I was once hired at a baroque-style estate, decked with overflowing baskets of flowers, fruit arrangements, statues of goddesses and candles and with classical music blaring. The owners dressed me as a Greek goddess, and we selected 13th century Andalusian Arabic music from southern Spain. I danced through the mansion. A fellow dressed in ancient Greek attire followed me at a distance with a metal censer suspended from chains with the incense used in Catholic churches. It was something out of a Visconti movie.
I was in demand, scheduled to dance for the King Juan Carlos of Spain, who vacationed every summer on the island and was often seen riding around Palma on his Vespa. It was a big disappointment when the call came that the party was canceled. One evening I danced at a party that Austrian Chancellor Bruno Kreisky and his wife attended. After my performance, we discussed how a dancer from California ended up performing Middle Eastern dance in Mallorca.

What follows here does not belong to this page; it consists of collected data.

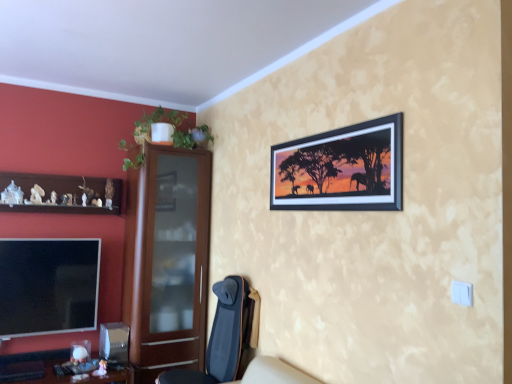 Question: Is black matte picture frame at upper right to the left of brown wooden shelf at left from the viewer's perspective?

Choices:
 (A) no
 (B) yes

Answer: (A)

Question: Is black matte picture frame at upper right outside brown wooden shelf at left?

Choices:
 (A) no
 (B) yes

Answer: (B)

Question: Is black matte picture frame at upper right facing away from brown wooden shelf at left?

Choices:
 (A) yes
 (B) no

Answer: (B)

Question: Does black matte picture frame at upper right lie in front of brown wooden shelf at left?

Choices:
 (A) no
 (B) yes

Answer: (B)

Question: Can you confirm if black matte picture frame at upper right is shorter than brown wooden shelf at left?

Choices:
 (A) yes
 (B) no

Answer: (B)

Question: From a real-world perspective, is brushed wood desk at lower left positioned above or below dark blue fabric chair at lower center?

Choices:
 (A) above
 (B) below

Answer: (B)

Question: From their relative heights in the image, would you say brushed wood desk at lower left is taller or shorter than dark blue fabric chair at lower center?

Choices:
 (A) short
 (B) tall

Answer: (A)

Question: Looking at their shapes, would you say brushed wood desk at lower left is wider or thinner than dark blue fabric chair at lower center?

Choices:
 (A) wide
 (B) thin

Answer: (A)

Question: In terms of size, does brushed wood desk at lower left appear bigger or smaller than dark blue fabric chair at lower center?

Choices:
 (A) small
 (B) big

Answer: (B)

Question: Is brown wooden dresser at left spatially inside black matte picture frame at upper right, or outside of it?

Choices:
 (A) inside
 (B) outside

Answer: (B)

Question: Considering the positions of brown wooden dresser at left and black matte picture frame at upper right in the image, is brown wooden dresser at left bigger or smaller than black matte picture frame at upper right?

Choices:
 (A) big
 (B) small

Answer: (A)

Question: Does point (167, 291) appear closer or farther from the camera than point (399, 152)?

Choices:
 (A) farther
 (B) closer

Answer: (A)

Question: Is brown wooden dresser at left wider or thinner than black matte picture frame at upper right?

Choices:
 (A) thin
 (B) wide

Answer: (B)

Question: Considering the relative positions of flat screen tv at lower left and brushed wood desk at lower left in the image provided, is flat screen tv at lower left to the left or to the right of brushed wood desk at lower left?

Choices:
 (A) right
 (B) left

Answer: (B)

Question: Is flat screen tv at lower left in front of or behind brushed wood desk at lower left in the image?

Choices:
 (A) front
 (B) behind

Answer: (B)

I started to wonder why I felt closer to Middle Eastern culture than my own. Going to Cairo to study dance and Arabic appealed to me more and more.
Then it ended.
One night dancing at a local coffee house, I met Robert, a British ex-pat who had lived on the island for 10 years. A teacher of Jewish mysticism and well versed in ancient Egyptian history, he was interested in the genesis of my Middle Eastern dance. We met to talk about a potential collaboration to choreograph a fusion of ancient Egyptian myth with contemporary Middle Eastern dance style. I imagined a new dance form, similar to the ancients, though attempting to explain the mystery of our own world.
Robert and I spent the next two years together. We married in 1983 and traveled between Palma and Derby, England, where he was from.
We had talked of going to Cairo together. It never happened, nor did we develop a new dance form. Robert had a drinking problem. Over time he turned obsessively jealous and violent and forced me to quit dancing. I didn’t want to live as a prisoner. So when my son Tomás was born, I planned my escape from Palma. Within four months I moved back home to Los Angeles, and to the comfort of my family.
Having found my way back home, I no longer questioned my roots. And dancing was the last thing on my mind.